All photos by Christopher Demelo. Screenshots courtesy of Axon Interactive.
“The story is about people.”
It’s one of the first things that Producer and Narrative Designer Tabby Rose tells me when talking about Quench, the debut game from her Toronto-based studio Axon Interactive. It’s also not immediately obvious because most of the characters in Quench are animals. Axon is currently developing Quench for PC and MAC, a small team trying to put something together that will be as impressive as the F-35 jets that Programmer and Game Designer Jeff Rose worked with before joining Axon. Jeff previously did QA for the Joint Strike fighter program, but the need for a more personal experience drove him into indie game development.
“I wanted to be able to have a greater hand in what’s going on,” he said. “The size and scope of the project was so large that at the end of the day you couldn’t see an individual person’s impact. It just wasn’t there. The work I do [now] is there and visual. That matters a lot to me.”
That creative philosophy is reflected in Quench, in which you control an avatar named Shepherd with the ability to manipulate the weather. Your powers include wind, to clear out sandstorms, and water, to add life to the dry climate, and your goal is to move a herd of animals across various biomes. Along the way, you make a friend named Shaman, the new matriarch of the elephants who helps with your objective.
Quench is visually akin to Shelter with mechanics that feel like Lemmings. The art in the game – and on Axon’s walls – is heavily influenced by Hayao Miyazaki’s work, particularly films like Princess Mononoke and Nausicaa of the Valley of the Wind. The concept art on Axon’s walls deliberately recalls the Forest spirit in Princess Mononoke. “I definitely was like you know that forest spirit? I want that,” said Tabby.

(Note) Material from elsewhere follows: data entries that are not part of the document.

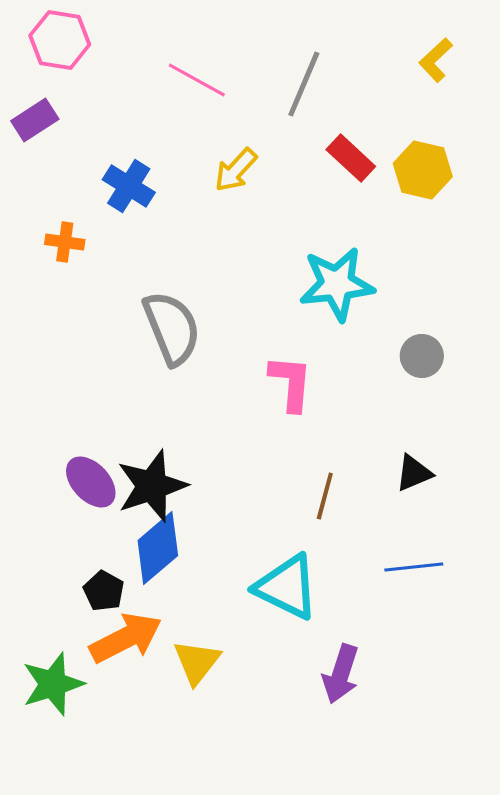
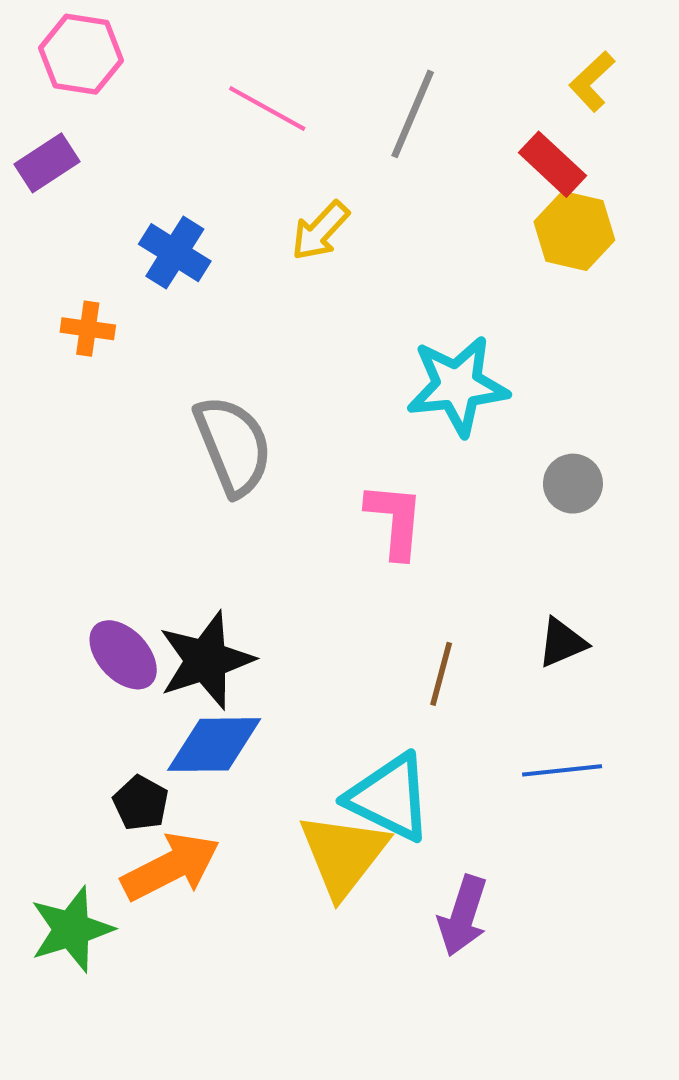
red rectangle: (351, 158) -> (553, 164), moved
blue diamond: (158, 548) -> (214, 745), turned 40
yellow triangle: (197, 662) -> (343, 855), moved, size x1.4

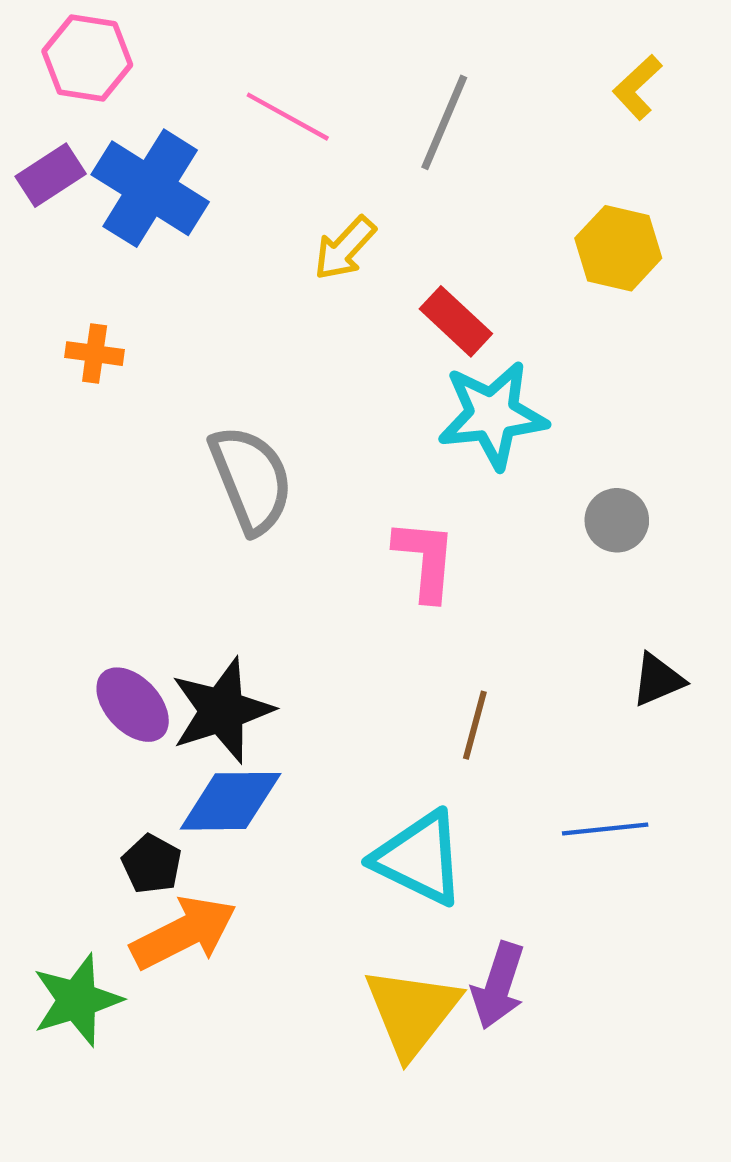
red rectangle: (553, 164) -> (456, 321), moved
blue cross: (175, 253) -> (150, 188), moved, size x1.5
black triangle: (562, 643) -> (658, 680), moved
yellow triangle: (343, 855) -> (412, 1012), moved

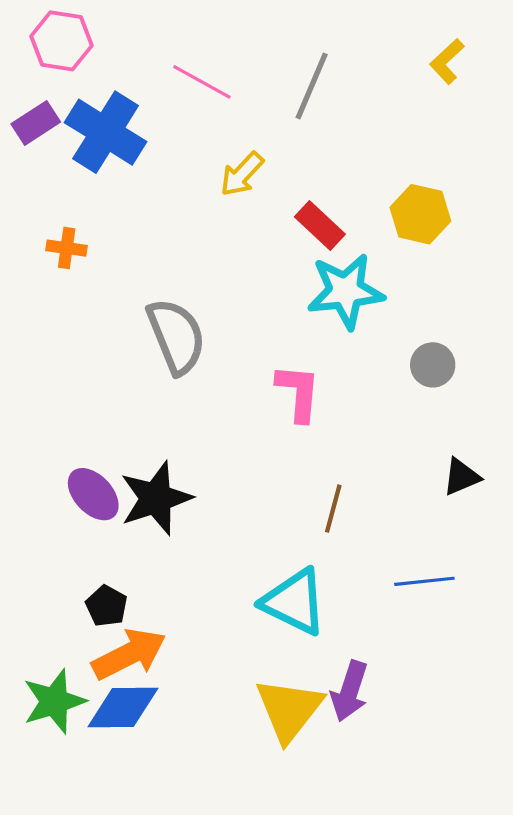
yellow hexagon: (618, 248) -> (420, 214), moved
blue diamond: (231, 801) -> (123, 707), moved

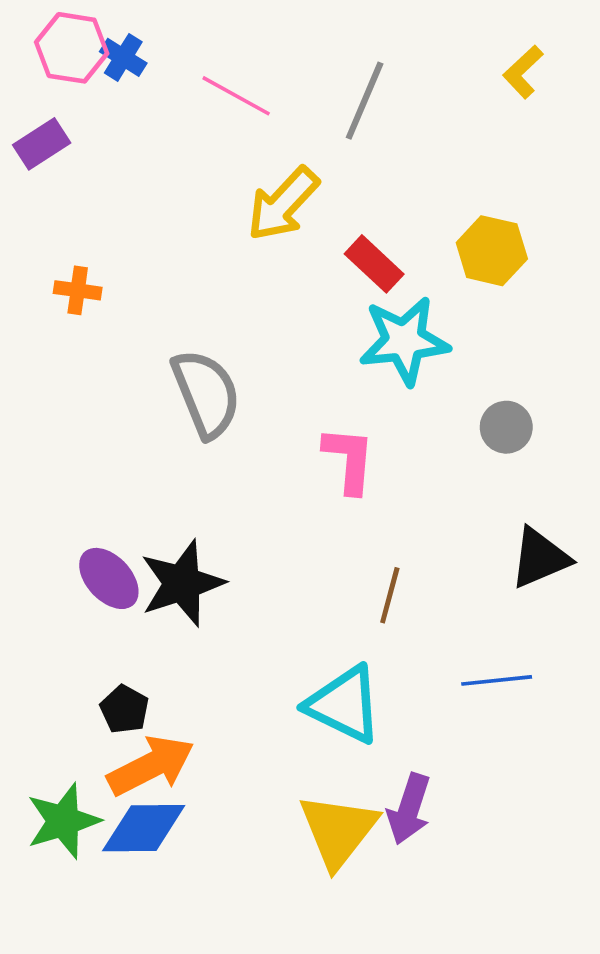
blue cross: (106, 132) -> (123, 57), moved, size x0.5
yellow arrow: (242, 174) -> (283, 204), size x1.4
black triangle: (461, 477) -> (540, 558), size x1.4

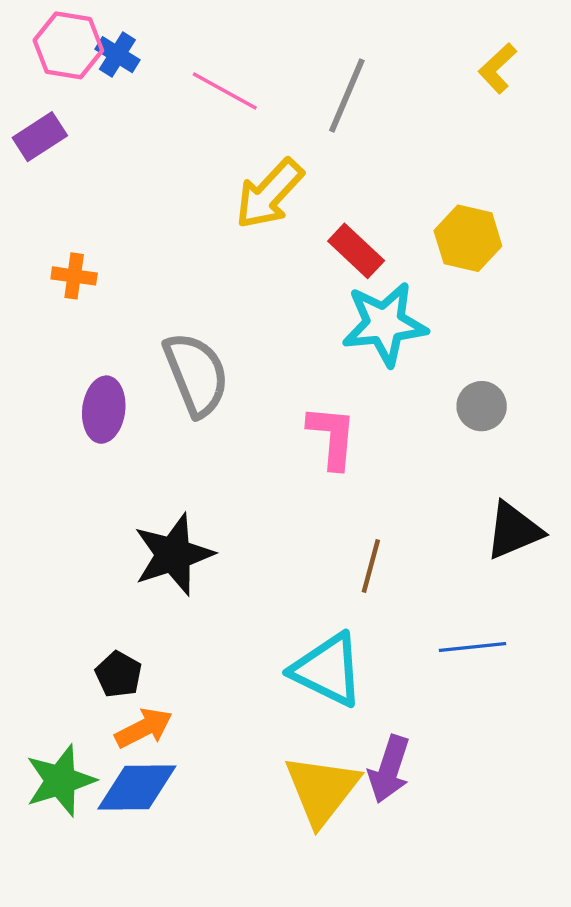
purple ellipse: (109, 578) -> (104, 410), moved, turned 50
orange arrow: (151, 766) -> (144, 728), size x0.7

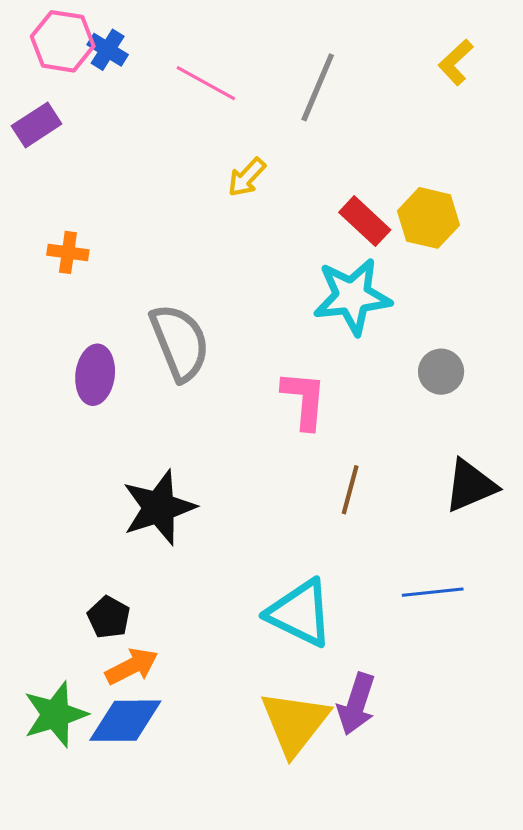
yellow arrow: (269, 194) -> (247, 177), size x0.6
red rectangle: (356, 251) -> (365, 221), moved
brown line: (371, 566) -> (350, 490), moved

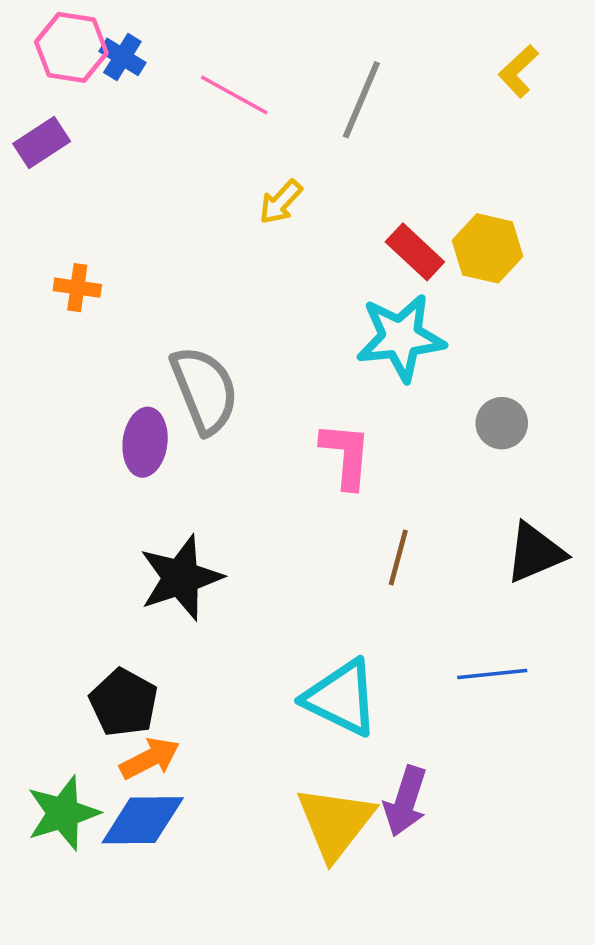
purple ellipse: (95, 375) -> (145, 442), moved
black pentagon: (109, 617) -> (124, 703), size x1.4

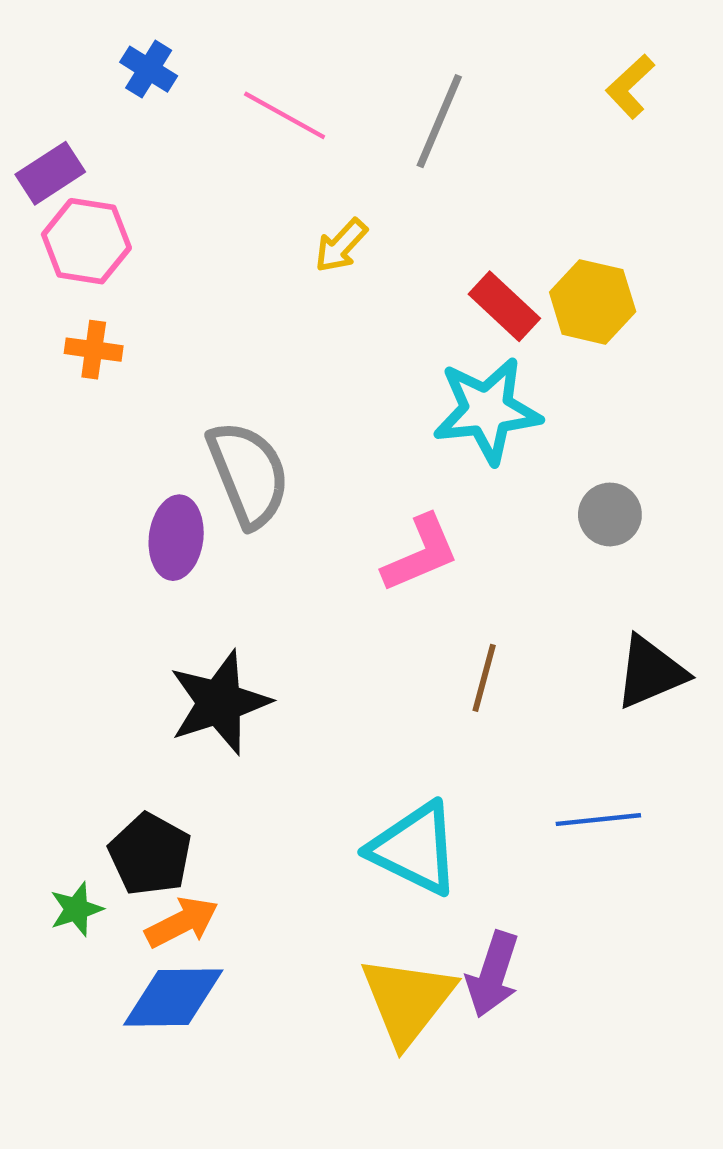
pink hexagon: (71, 47) -> (86, 241), moved
pink L-shape: (346, 455) -> (420, 554), turned 62
green star: (63, 813) -> (76, 909), moved, size x0.6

The animals, meanwhile, are significantly more intelligent than lemmings, but they still have trouble getting along. Wildebeests are distrustful of Lions. Springbok are flighty and impulsive. The Baboons have learned how to control fire. The animals face natural obstacles like brush fires and sandstorms, as well as antagonistic threats like Smokebeasts.
Each animal tribe leader has its own interests and way of doing things, creating a natural tension between the animals that the player has to resolve. For example, Shaman, wants to lead the herd to salvation whereas Flint the Baboon wants to make fire, and your job as the player is to manage those competing interests.
To that end, the developers created many different interactions between the player and the animals. Jeff explained that, “We have the ability to control how closely [the animals] stay together when they are scared. There are a whole bunch of things in the game that can sort of produce fear. You can strike down lightning near them and give them a little bit of a shock.”
When asked why they chose the animals they did, Tabby explained that different animals represent different types of people. “The idea is different groups behave differently, so the springbok for example are really flighty,” she said. “They break apart into more amorphous groups more quickly. Meanwhile the wildebeest, their whole thing is that they are a military unit so will remain together.”
That’s why the developers insist that the game is about people, citing Avatar: The Last Airbender and The Legend of Korra as big inspirations for Quench. The TV show was a hit with children, but an older audience could appreciate it due to its mature themes (Tabby describes it as “Representational without being realistic”). Avatar dealt with imperialism and democracy, as well as technological advancement, spiritualism, nationalism, and altruism. Similarly, the main theme in Quench is the collaboration of different groups, as herbivores and carnivores come together to overcome global barriers.
“We wanted to tell a story about how groups that may have very disparate needs and ideas on how to fix things still ultimately have to come together to solve that problem,” said Tabby. “Even though there are lions and lions don’t particularly want to work with the anybody else in the group.”
If all goes well, Quench will be accessible to kids and adults in much the same way as Axon’s favourite fiction. “We wanted this to be something that parents and children can play together and that they can talk about, but I didn’t want to make it a kids game,” said Tabby. “It’s not. It’s for everyone.”